The team, led by Dr Aravind Vijayaraghavan in collaboration with Professor Stephanie Reich at Freie Universität Berlin and Professor Stefan Maier at Imperial College London, has shown that the onwder material can be used to investigate how light interacts with gold nanostructures of different shapes, sizes and geometries.

"When light shines on a metal particle smaller than the wavelength of the light, the electrons in the particle start to move back and forth along with the light wave," explained Dr Vijayaraghavan. "This causes an increase in the electric field at the surface of the particle."

When two such particles are brought close to each other, the oscillating electrons in the two particles interact with each other, forming an even higher electric field between the two particles, resulting in a coupling between the two particles.

Vijayaraghavan and his team has shown that graphene can be placed on top of such coupled gold antennas of different shapes, and by performing Raman spectroscopy on the graphene, this coupled plasmonic system can be observed and measured.

"When a sheet of graphene, just one atom thick, is placed on top of two gold particles next to each other, the graphene bends around the particles and gets stretched in the gap between the particles," Vijayaraghavan noted. "When light falls on the graphene, it is scattered to different extents from the strained and unstrained parts of the graphene.

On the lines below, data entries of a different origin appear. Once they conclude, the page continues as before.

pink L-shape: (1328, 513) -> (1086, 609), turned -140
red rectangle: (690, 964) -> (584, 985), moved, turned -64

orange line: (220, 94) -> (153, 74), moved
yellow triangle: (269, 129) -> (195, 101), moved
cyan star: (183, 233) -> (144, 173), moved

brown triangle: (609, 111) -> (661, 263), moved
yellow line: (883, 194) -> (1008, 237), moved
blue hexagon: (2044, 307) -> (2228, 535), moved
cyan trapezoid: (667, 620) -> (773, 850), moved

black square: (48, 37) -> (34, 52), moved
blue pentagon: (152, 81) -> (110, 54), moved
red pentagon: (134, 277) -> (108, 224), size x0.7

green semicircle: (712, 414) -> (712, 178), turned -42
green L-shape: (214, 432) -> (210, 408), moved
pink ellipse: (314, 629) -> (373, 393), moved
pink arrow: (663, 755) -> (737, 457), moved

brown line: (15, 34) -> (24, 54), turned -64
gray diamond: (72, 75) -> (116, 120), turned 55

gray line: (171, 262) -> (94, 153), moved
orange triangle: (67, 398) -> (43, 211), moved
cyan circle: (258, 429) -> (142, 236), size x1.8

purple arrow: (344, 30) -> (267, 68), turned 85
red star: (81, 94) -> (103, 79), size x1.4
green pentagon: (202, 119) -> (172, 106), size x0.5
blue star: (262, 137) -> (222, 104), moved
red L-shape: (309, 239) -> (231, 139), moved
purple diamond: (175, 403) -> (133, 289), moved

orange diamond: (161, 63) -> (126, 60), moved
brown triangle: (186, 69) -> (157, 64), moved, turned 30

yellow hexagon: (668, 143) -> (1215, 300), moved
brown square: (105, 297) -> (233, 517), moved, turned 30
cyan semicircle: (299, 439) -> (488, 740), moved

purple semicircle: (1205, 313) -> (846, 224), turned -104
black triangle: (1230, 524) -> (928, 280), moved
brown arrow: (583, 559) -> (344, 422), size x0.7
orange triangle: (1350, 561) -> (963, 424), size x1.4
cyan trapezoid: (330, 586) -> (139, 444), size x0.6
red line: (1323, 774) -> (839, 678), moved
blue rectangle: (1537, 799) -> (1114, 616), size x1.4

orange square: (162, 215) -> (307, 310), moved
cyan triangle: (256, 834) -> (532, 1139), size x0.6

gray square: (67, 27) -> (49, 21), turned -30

"Fortunately, the strained part of the graphene also lies in the same region as the plasmonic electric field – in the cavity in between the two dots. This allows us to compare the amount of light scattered by the plasmonic cavity and the surrounding region, and derive a quantity for the enhancement from the plasmonic antenna cavity.

"The light scattered from the strained graphene can be 1000 times brighter than the light from the surrounding graphene."